**PROBLEM STATEMENT:** Only the stretch of the listing below that runs from the line with "Compilazione del modulo SR208" through the line with "presentazione e nel rispetto delle risorse" is to be printed, exactly and with both ends.

**RECORDS:**
★ ★ ★ ★ ★
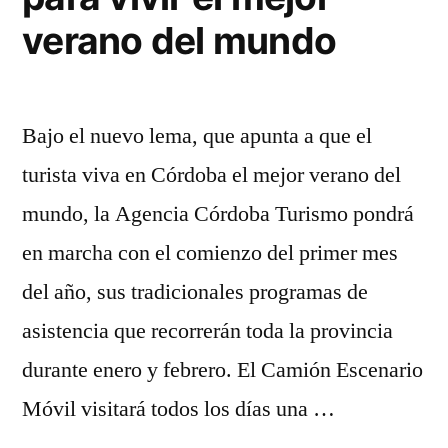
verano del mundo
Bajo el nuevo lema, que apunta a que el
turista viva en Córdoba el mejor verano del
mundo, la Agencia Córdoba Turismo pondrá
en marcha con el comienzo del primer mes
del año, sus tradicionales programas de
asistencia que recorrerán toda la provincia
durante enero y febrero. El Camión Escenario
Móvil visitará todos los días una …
★ ★ ★ ★ ★
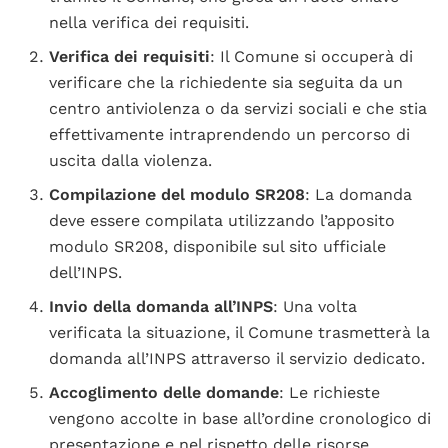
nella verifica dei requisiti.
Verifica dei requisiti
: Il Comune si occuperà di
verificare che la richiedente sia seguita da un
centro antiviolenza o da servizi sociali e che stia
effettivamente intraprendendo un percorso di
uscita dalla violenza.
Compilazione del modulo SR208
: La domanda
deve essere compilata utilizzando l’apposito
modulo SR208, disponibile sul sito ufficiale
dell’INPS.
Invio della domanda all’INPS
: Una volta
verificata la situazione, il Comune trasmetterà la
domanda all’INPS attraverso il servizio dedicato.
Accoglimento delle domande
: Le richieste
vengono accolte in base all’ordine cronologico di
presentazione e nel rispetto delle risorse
★ ★ ★ ★ ★
**RESULT OF THE TASK:**
Compilazione del modulo SR208
: La domanda
deve essere compilata utilizzando l’apposito
modulo SR208, disponibile sul sito ufficiale
dell’INPS.
Invio della domanda all’INPS
: Una volta
verificata la situazione, il Comune trasmetterà la
domanda all’INPS attraverso il servizio dedicato.
Accoglimento delle domande
: Le richieste
vengono accolte in base all’ordine cronologico di
presentazione e nel rispetto delle risorse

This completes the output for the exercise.